Kann man per Spritze dauerhaft abnehmen?
Die Mittel wirken vom Mechanismus her wie ein Magenbypass. Doch sie einfach nur eine Zeit lang zu spritzen, bis man das Wunschgewicht erreicht hat, wird nicht funktionieren. Studien zeigen, dass Patienten, wenn sie die Mittel absetzen, wieder zunehmen – bis zu ihrem Ausgangsgewicht oder sogar darüber hinaus. Ich vergleiche die Abnehmspritze deshalb manchmal mit Mitteln zur Senkung von Bluthochdruck. Diese kann man auch nicht einfach absetzen, ohne dass der Blutdruck wieder ansteigt. Zum Teil auftretende Nebenwirkungen der Abnehmspritze, etwa Übelkeit oder dauerhaftes Völlegefühl bekommt man zunehmend in den Griff. Allerdings bleibt es sehr wichtig, dass erfahrene Ärztinnen und Ärzte diese Medikamente verantwortlich verschreiben: Wenn beispielsweise eine Entzündung der Bauchspeicheldrüse durchgemacht wurde, dürfen diese nicht angewendet werden.
Ist Übergewicht also nicht nur einfach ein Mangel an Disziplin?

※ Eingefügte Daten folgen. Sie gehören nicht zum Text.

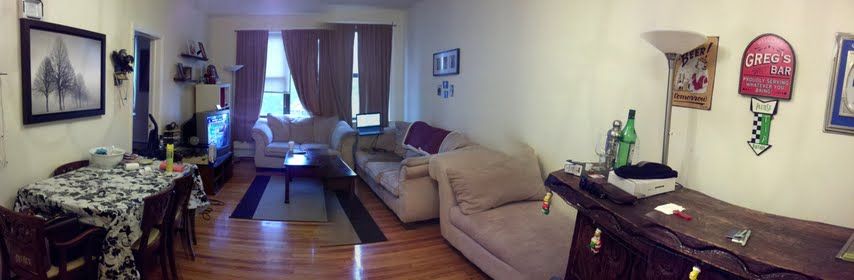 Find the location of a particular element. The width and height of the screenshot is (854, 280). living room floor is located at coordinates (284, 240). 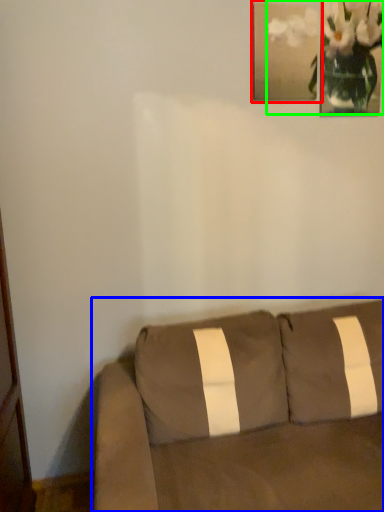 Question: Estimate the real-world distances between objects in this image. Which object is farther from picture frame (highlighted by a red box), studio couch (highlighted by a blue box) or floral arrangement (highlighted by a green box)?

Choices:
 (A) studio couch
 (B) floral arrangement

Answer: (A) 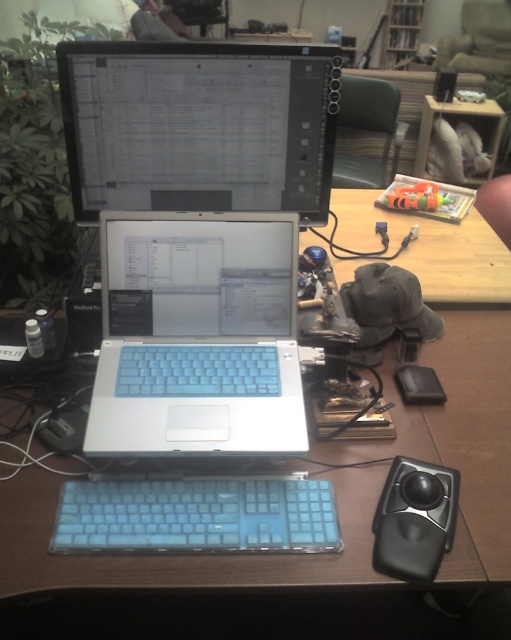 Looking at this image, you are setting up a new monitor on your desk. You have a matte black monitor at upper center and a wooden table at center. Which one has a smaller thickness?

The matte black monitor at upper center is thinner than the wooden table at center.

You are organizing cables in the workspace and need to route a cable from point A to point B. Point A is at coordinate point(469, 435) and point B is at coordinate point(181, 496). Considering the workspace layout, which point is closer to you, the observer, so you can decide the best path for the cable?

Point(469, 435) is closer to the observer than point(181, 496), so you should route the cable starting from point(469, 435) first to ensure it stays visible and accessible.

You are organizing your workspace and need to place a new decorative item on the desk. Considering the current setup, which object would allow more space for the new item when placed on the wooden table at center compared to the matte black monitor at upper center?

The wooden table at center allows more space for the new item because the matte black monitor at upper center occupies less space than the wooden table at center, meaning there is more room available on the wooden table. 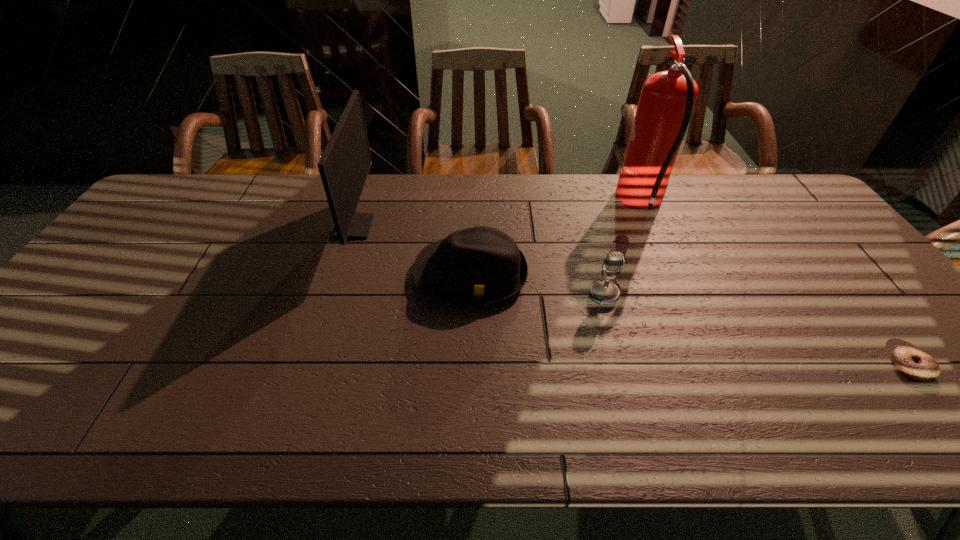 Find the location of a particular element. The height and width of the screenshot is (540, 960). vacant space located towards the nozzle of the fourth object from left to right is located at coordinates (497, 203).

Find the location of a particular element. This screenshot has width=960, height=540. vacant region located 0.250m towards the nozzle of the fourth object from left to right is located at coordinates (542, 203).

Where is `vacant area located 0.370m on the front-facing side of the second tallest object`? vacant area located 0.370m on the front-facing side of the second tallest object is located at coordinates (491, 227).

Find the location of a particular element. free space located 0.290m on the front-facing side of the microphone is located at coordinates (635, 411).

Where is `vacant space located on the front-facing side of the second shortest object`? The height and width of the screenshot is (540, 960). vacant space located on the front-facing side of the second shortest object is located at coordinates (469, 337).

The image size is (960, 540). What are the coordinates of `vacant region located 0.120m on the left of the rightmost object` in the screenshot? It's located at (839, 367).

Where is `fire extinguisher present at the far edge`? fire extinguisher present at the far edge is located at coordinates (667, 99).

Identify the location of computer monitor at the far edge. The image size is (960, 540). (344, 165).

Where is `object present at the right edge`? object present at the right edge is located at coordinates 918,365.

In the image, there is a desktop. Where is `vacant region at the far edge`? The width and height of the screenshot is (960, 540). vacant region at the far edge is located at coordinates (743, 188).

Menschen mit einem starken Übergewicht leiden an überaktiviertem Appetit, schlechter Sättigung und sehr häufig auch einem gestörten Stoffwechsel. Wir wissen aus Jahrzehnten von Studien, dass es aufgrund der überwiegend genetisch bedingten Krankheitsprozesse leider bei den allermeisten Patienten auf Dauer nicht reicht, nur gesunde Ernährung und sportliche Aktivität zu empfehlen. Dauerhaft deutliches Übergewicht kann schwerwiegende, ja tödliche Folgen haben.
Die Abnehmspritze kostet 170 und 350 Euro pro Monat. Wird sie günstiger?
Meine Prognose ist, dass es in den kommenden zehn Jahren zahlreiche neue Versionen der Abnehmspritze gibt. Wenn es zum Wettbewerb zwischen den Anbietern kommt, werden die Medikamente aller Voraussicht nach deutlich günstiger werden, bevor einige Jahre später dann die ersten Patente auslaufen und es noch einmal deutlich billigere Generika geben wird. Dann kann die Abnehmspritze auch in der Breite gegen Übergewicht eingesetzt werden. Es ist zu hoffen, dass auch die Krankenkassen eher erstatten, da es wirtschaftlicher ist, schwere Komplikationen zu verhindern, als dass man später – häufig vergebens – versucht, zu therapieren.